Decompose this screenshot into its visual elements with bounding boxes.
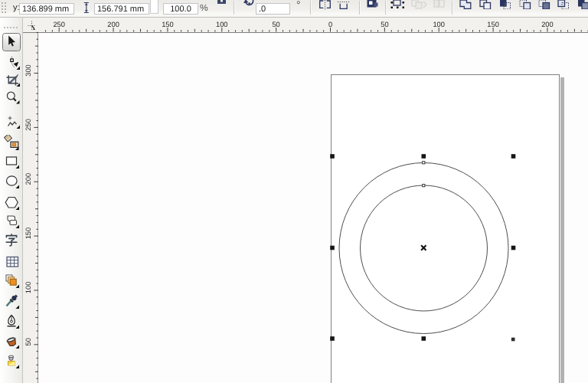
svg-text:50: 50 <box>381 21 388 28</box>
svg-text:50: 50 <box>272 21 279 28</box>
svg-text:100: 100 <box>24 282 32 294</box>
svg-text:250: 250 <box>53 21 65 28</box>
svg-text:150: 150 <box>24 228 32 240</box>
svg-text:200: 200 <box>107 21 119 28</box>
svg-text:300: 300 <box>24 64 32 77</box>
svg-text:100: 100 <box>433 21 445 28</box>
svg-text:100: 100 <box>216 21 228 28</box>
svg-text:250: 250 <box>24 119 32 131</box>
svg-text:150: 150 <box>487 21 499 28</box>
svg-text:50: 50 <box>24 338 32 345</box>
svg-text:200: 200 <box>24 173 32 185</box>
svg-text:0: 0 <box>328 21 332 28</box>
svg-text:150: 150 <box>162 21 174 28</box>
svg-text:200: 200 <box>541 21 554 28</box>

# # # # #

* [WHAT THE TASK REQUIRES]: Apart from the pictures, return the records exactly.

* [RESPONSE]:
Decompose this screenshot into its visual elements with bounding boxes.
svg-text:50: 50 <box>381 21 388 28</box>
svg-text:50: 50 <box>272 21 279 28</box>
svg-text:100: 100 <box>24 282 32 294</box>
svg-text:250: 250 <box>53 21 65 28</box>
svg-text:150: 150 <box>24 228 32 240</box>
svg-text:200: 200 <box>107 21 119 28</box>
svg-text:300: 300 <box>24 64 32 77</box>
svg-text:100: 100 <box>433 21 445 28</box>
svg-text:100: 100 <box>216 21 228 28</box>
svg-text:250: 250 <box>24 119 32 131</box>
svg-text:150: 150 <box>487 21 499 28</box>
svg-text:50: 50 <box>24 338 32 345</box>
svg-text:200: 200 <box>24 173 32 185</box>
svg-text:0: 0 <box>328 21 332 28</box>
svg-text:150: 150 <box>162 21 174 28</box>
svg-text:200: 200 <box>541 21 554 28</box>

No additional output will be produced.